A sala estava cheia quando chamaram por Michael Thomas Lynn. Estávamos a 12 de dezembro de 2007 e num tribunal de Dublin, advogados, jornalistas, banqueiros e polícias esperavam que o antigo solicitador irlandês fosse finalmente confrontado, em público, com os seus negócios imobiliários. Na altura, o nome de Lynn era manchete na Irlanda: existiam bancos a reclamar milhões de euros e dezenas de pequenos investidores a denunciar perdas em apartamentos que nunca chegaram a receber.

Mas Michael Lynn não estava lá.

O efeito foi imediato. Os seus advogados pediram para deixar de o representar. O juiz ordenou que fosse detido e levado ao tribunal nessa mesma tarde. Só que já era tarde demais. Michael Thomas Lynn tinha deixado a Irlanda e só voltaria a responder perante a justiça irlandesa mais de dez anos depois, após ser encontrado no Brasil, detido e extraditado.

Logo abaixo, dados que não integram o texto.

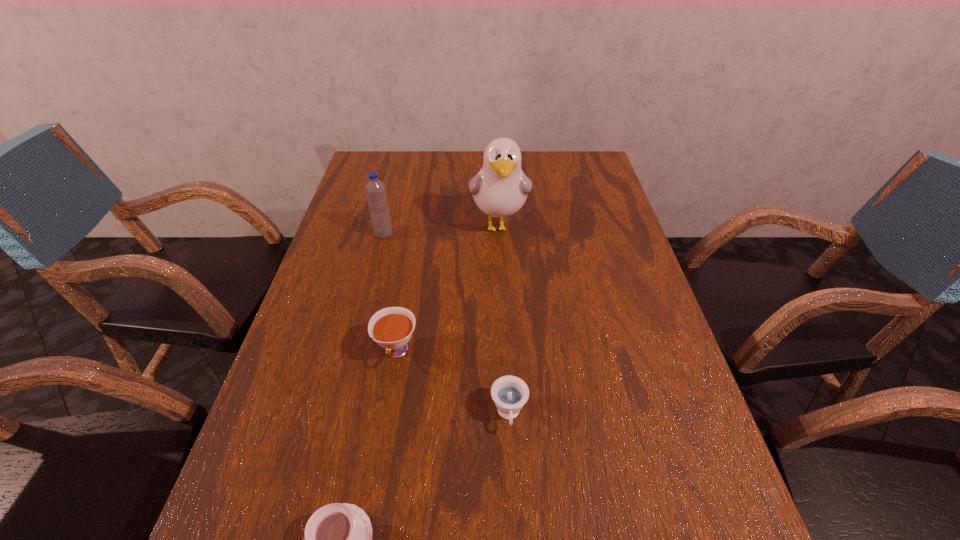 Where is `object positioned at the left edge`? object positioned at the left edge is located at coordinates (375, 190).

This screenshot has width=960, height=540. Identify the location of free space at the left edge of the desktop. (348, 308).

Where is `free space at the right edge`? This screenshot has height=540, width=960. free space at the right edge is located at coordinates (684, 431).

This screenshot has width=960, height=540. What are the coordinates of `vacant space at the far left corner of the desktop` in the screenshot? It's located at (406, 161).

This screenshot has height=540, width=960. Find the location of `free region at the far right corner`. free region at the far right corner is located at coordinates (587, 178).

You are a GUI agent. You are given a task and a screenshot of the screen. Output one action in this format:
    pyautogui.click(x=<x>, y=<y>)
    Task: Click on the vacant area that lies between the gull and the third farthest object
    
    Given the screenshot: What is the action you would take?
    pyautogui.click(x=447, y=288)

This screenshot has width=960, height=540. I want to click on vacant point located between the gull and the fourth shortest object, so click(x=442, y=230).

I want to click on vacant space that is in between the farthest teacup and the gull, so click(447, 288).

Identify which object is located as the second nearest to the tallest object. Please provide its 2D coordinates. Your answer should be formatted as a tuple, i.e. [(x, y)], where the tuple contains the x and y coordinates of a point satisfying the conditions above.

[(392, 327)]

Choose which object is the third nearest neighbor to the nearest teacup. Please provide its 2D coordinates. Your answer should be formatted as a tuple, i.e. [(x, y)], where the tuple contains the x and y coordinates of a point satisfying the conditions above.

[(500, 189)] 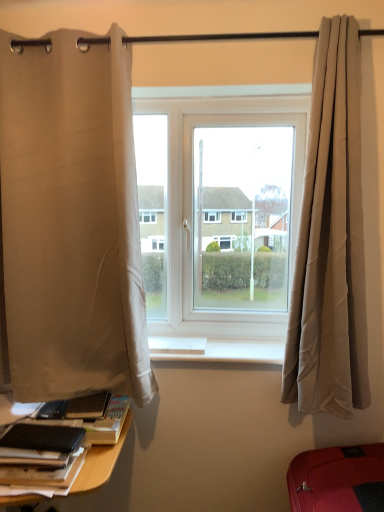 Question: Is beige fabric curtain at right, the first curtain from the right, not close to white smooth window sill at center?

Choices:
 (A) yes
 (B) no

Answer: (B)

Question: Does beige fabric curtain at right, the first curtain from the right, have a smaller size compared to white smooth window sill at center?

Choices:
 (A) yes
 (B) no

Answer: (B)

Question: From the image's perspective, would you say beige fabric curtain at right, the 2th curtain when ordered from left to right, is positioned over white smooth window sill at center?

Choices:
 (A) yes
 (B) no

Answer: (A)

Question: Does beige fabric curtain at right, the first curtain from the right, have a lesser height compared to white smooth window sill at center?

Choices:
 (A) no
 (B) yes

Answer: (A)

Question: Does beige fabric curtain at right, the 2th curtain when ordered from left to right, have a lesser width compared to white smooth window sill at center?

Choices:
 (A) yes
 (B) no

Answer: (A)

Question: From their relative heights in the image, would you say white fabric curtain at left, the first curtain viewed from the left, is taller or shorter than beige fabric curtain at right, the first curtain from the right?

Choices:
 (A) short
 (B) tall

Answer: (A)

Question: From a real-world perspective, is white fabric curtain at left, the second curtain from the right, positioned above or below beige fabric curtain at right, the first curtain from the right?

Choices:
 (A) below
 (B) above

Answer: (B)

Question: Is white fabric curtain at left, the first curtain viewed from the left, in front of or behind beige fabric curtain at right, the first curtain from the right, in the image?

Choices:
 (A) behind
 (B) front

Answer: (A)

Question: In terms of size, does white fabric curtain at left, the first curtain viewed from the left, appear bigger or smaller than beige fabric curtain at right, the first curtain from the right?

Choices:
 (A) big
 (B) small

Answer: (A)

Question: Considering the relative positions of beige fabric curtain at right, the first curtain from the right, and white smooth window sill at center in the image provided, is beige fabric curtain at right, the first curtain from the right, to the left or to the right of white smooth window sill at center?

Choices:
 (A) left
 (B) right

Answer: (B)

Question: From a real-world perspective, is beige fabric curtain at right, the 2th curtain when ordered from left to right, above or below white smooth window sill at center?

Choices:
 (A) below
 (B) above

Answer: (B)

Question: In the image, is beige fabric curtain at right, the first curtain from the right, positioned in front of or behind white smooth window sill at center?

Choices:
 (A) behind
 (B) front

Answer: (B)

Question: In terms of width, does beige fabric curtain at right, the 2th curtain when ordered from left to right, look wider or thinner when compared to white smooth window sill at center?

Choices:
 (A) wide
 (B) thin

Answer: (B)

Question: Is point (281, 138) closer or farther from the camera than point (3, 259)?

Choices:
 (A) closer
 (B) farther

Answer: (B)

Question: From a real-world perspective, is white plastic window at center positioned above or below white fabric curtain at left, the second curtain from the right?

Choices:
 (A) above
 (B) below

Answer: (B) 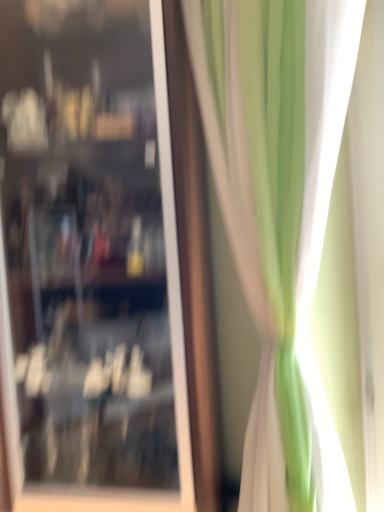 What do you see at coordinates (279, 215) in the screenshot?
I see `green fabric curtain at right` at bounding box center [279, 215].

Where is `green fabric curtain at right`? The width and height of the screenshot is (384, 512). green fabric curtain at right is located at coordinates (279, 215).

In order to face green fabric curtain at right, should I rotate leftwards or rightwards?

To align with it, rotate right about 10.956°.

This screenshot has height=512, width=384. Identify the location of transparent glass cabinet at center. (103, 261).

What do you see at coordinates (103, 261) in the screenshot?
I see `transparent glass cabinet at center` at bounding box center [103, 261].

Where is `green fabric curtain at right`? The width and height of the screenshot is (384, 512). green fabric curtain at right is located at coordinates (279, 215).

Which is more to the left, transparent glass cabinet at center or green fabric curtain at right?

From the viewer's perspective, transparent glass cabinet at center appears more on the left side.

Is the position of transparent glass cabinet at center more distant than that of green fabric curtain at right?

Yes, transparent glass cabinet at center is further from the viewer.

Is point (49, 155) more distant than point (268, 6)?

Yes, it is.

From the image's perspective, is transparent glass cabinet at center above or below green fabric curtain at right?

transparent glass cabinet at center is situated higher than green fabric curtain at right in the image.

From a real-world perspective, which object stands above the other?

transparent glass cabinet at center.

Is transparent glass cabinet at center thinner than green fabric curtain at right?

No.

Is transparent glass cabinet at center taller than green fabric curtain at right?

Indeed, transparent glass cabinet at center has a greater height compared to green fabric curtain at right.

Considering the relative sizes of transparent glass cabinet at center and green fabric curtain at right in the image provided, is transparent glass cabinet at center smaller than green fabric curtain at right?

Incorrect, transparent glass cabinet at center is not smaller in size than green fabric curtain at right.

Is transparent glass cabinet at center inside the boundaries of green fabric curtain at right, or outside?

transparent glass cabinet at center lies outside green fabric curtain at right.

Is transparent glass cabinet at center directly adjacent to green fabric curtain at right?

There is a gap between transparent glass cabinet at center and green fabric curtain at right.

Could you tell me if transparent glass cabinet at center is turned towards green fabric curtain at right?

No, transparent glass cabinet at center does not turn towards green fabric curtain at right.

What's the angular difference between transparent glass cabinet at center and green fabric curtain at right's facing directions?

The angular difference between transparent glass cabinet at center and green fabric curtain at right is 39 degrees.

How distant is transparent glass cabinet at center from green fabric curtain at right?

transparent glass cabinet at center is 12.29 inches from green fabric curtain at right.

Locate an element on the screen. curtain on the right of transparent glass cabinet at center is located at coordinates (279, 215).

Is green fabric curtain at right at the left side of transparent glass cabinet at center?

In fact, green fabric curtain at right is to the right of transparent glass cabinet at center.

Is green fabric curtain at right in front of transparent glass cabinet at center?

Yes, it is in front of transparent glass cabinet at center.

Considering the points (248, 159) and (83, 213), which point is in front, point (248, 159) or point (83, 213)?

Point (248, 159)

From the image's perspective, is green fabric curtain at right located above or below transparent glass cabinet at center?

green fabric curtain at right is below transparent glass cabinet at center.

From a real-world perspective, is green fabric curtain at right located higher than transparent glass cabinet at center?

No, from a real-world perspective, green fabric curtain at right is not above transparent glass cabinet at center.

Looking at their sizes, would you say green fabric curtain at right is wider or thinner than transparent glass cabinet at center?

In the image, green fabric curtain at right appears to be more narrow than transparent glass cabinet at center.

Is green fabric curtain at right taller than transparent glass cabinet at center?

No.

Considering the sizes of objects green fabric curtain at right and transparent glass cabinet at center in the image provided, who is bigger, green fabric curtain at right or transparent glass cabinet at center?

transparent glass cabinet at center.

Does green fabric curtain at right contain transparent glass cabinet at center?

No, transparent glass cabinet at center is not a part of green fabric curtain at right.

Is there a large distance between green fabric curtain at right and transparent glass cabinet at center?

No, green fabric curtain at right is in close proximity to transparent glass cabinet at center.

Is green fabric curtain at right positioned with its back to transparent glass cabinet at center?

green fabric curtain at right is not turned away from transparent glass cabinet at center.

How far apart are green fabric curtain at right and transparent glass cabinet at center?

12.29 inches.

This screenshot has height=512, width=384. Identify the location of curtain beneath the transparent glass cabinet at center (from a real-world perspective). (279, 215).

Where is `shop window located on the left of green fabric curtain at right`? shop window located on the left of green fabric curtain at right is located at coordinates (103, 261).

Identify the location of curtain to the right of transparent glass cabinet at center. (279, 215).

O escândalo que ficou para trás ajudou a transformar Lynn numa das figuras mais notórias da derrocada do Celtic Tiger, o nome dado aos anos de crédito fácil, construção acelerada e euforia imobiliária que antecederam a crise financeira de 2008. O antigo solicitador viria a ser condenado em 2024 a cinco anos e meio de prisão por burlar seis instituições financeiras em 18,1 milhões de euros.

No centro desse processo estava um esquema de fraude hipotecária que explorava as fragilidades do mercado imobiliário irlandês durante os anos do Celtic Tiger. Aproveitando a sua reputação como advogado e promotor imobiliário, Michael Lynn obtinha empréstimos junto de diferentes bancos para comprar propriedades, sem que cada instituição soubesse que outras também estavam a financiar os mesmos imóveis. Para convencer os bancos de que os empréstimos estavam protegidos, apresentava documentação que, segundo a acusação, continha informações falsas ou assinaturas falsificadas. Desta forma, conseguiu criar a imagem de um investidor imobiliário de enorme sucesso e obter cerca de 27 milhões de euros junto de sete instituições financeiras entre 2006 e 2007.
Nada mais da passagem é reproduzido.